*WHAT IS BEING ASKED:* Nothing but the lines below between the line holding "ramoneur 46 pour" and the line holding "ついては、お申し込みの際に個別にご案内いたします。以上の代", inclusive, should appear in the answer, each set down exactly.

◇ ◇ ◇ ◇ ◇ ◇ ◇

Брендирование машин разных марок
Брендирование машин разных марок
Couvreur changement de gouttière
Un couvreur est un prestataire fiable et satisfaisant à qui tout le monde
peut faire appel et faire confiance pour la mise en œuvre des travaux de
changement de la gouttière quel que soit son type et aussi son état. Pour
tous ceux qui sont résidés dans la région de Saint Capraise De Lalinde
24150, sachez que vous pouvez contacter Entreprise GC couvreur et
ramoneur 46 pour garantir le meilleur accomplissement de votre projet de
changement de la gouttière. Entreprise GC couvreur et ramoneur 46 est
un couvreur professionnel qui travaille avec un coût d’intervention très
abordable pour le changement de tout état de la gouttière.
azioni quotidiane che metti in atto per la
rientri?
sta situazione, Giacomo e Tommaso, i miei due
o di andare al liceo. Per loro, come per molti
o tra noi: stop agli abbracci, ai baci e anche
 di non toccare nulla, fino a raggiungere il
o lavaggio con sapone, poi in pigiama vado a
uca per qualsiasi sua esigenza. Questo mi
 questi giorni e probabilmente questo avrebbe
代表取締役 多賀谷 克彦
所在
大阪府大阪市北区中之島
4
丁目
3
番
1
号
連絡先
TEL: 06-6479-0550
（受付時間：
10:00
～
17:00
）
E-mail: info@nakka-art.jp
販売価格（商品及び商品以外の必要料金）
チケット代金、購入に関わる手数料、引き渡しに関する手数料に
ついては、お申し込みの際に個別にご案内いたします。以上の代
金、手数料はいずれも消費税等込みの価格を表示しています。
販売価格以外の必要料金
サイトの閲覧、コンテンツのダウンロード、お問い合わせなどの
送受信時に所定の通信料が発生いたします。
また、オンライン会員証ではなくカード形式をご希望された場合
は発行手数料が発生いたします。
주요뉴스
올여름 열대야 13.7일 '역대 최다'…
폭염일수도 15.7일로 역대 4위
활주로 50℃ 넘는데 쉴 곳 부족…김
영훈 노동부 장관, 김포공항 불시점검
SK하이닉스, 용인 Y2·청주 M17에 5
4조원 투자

◇ ◇ ◇ ◇ ◇ ◇ ◇

*YOUR RESPONSE:*
ramoneur 46 pour garantir le meilleur accomplissement de votre projet de
changement de la gouttière. Entreprise GC couvreur et ramoneur 46 est
un couvreur professionnel qui travaille avec un coût d’intervention très
abordable pour le changement de tout état de la gouttière.
azioni quotidiane che metti in atto per la
rientri?
sta situazione, Giacomo e Tommaso, i miei due
o di andare al liceo. Per loro, come per molti
o tra noi: stop agli abbracci, ai baci e anche
 di non toccare nulla, fino a raggiungere il
o lavaggio con sapone, poi in pigiama vado a
uca per qualsiasi sua esigenza. Questo mi
 questi giorni e probabilmente questo avrebbe
代表取締役 多賀谷 克彦
所在
大阪府大阪市北区中之島
4
丁目
3
番
1
号
連絡先
TEL: 06-6479-0550
（受付時間：
10:00
～
17:00
）
E-mail: info@nakka-art.jp
販売価格（商品及び商品以外の必要料金）
チケット代金、購入に関わる手数料、引き渡しに関する手数料に
ついては、お申し込みの際に個別にご案内いたします。以上の代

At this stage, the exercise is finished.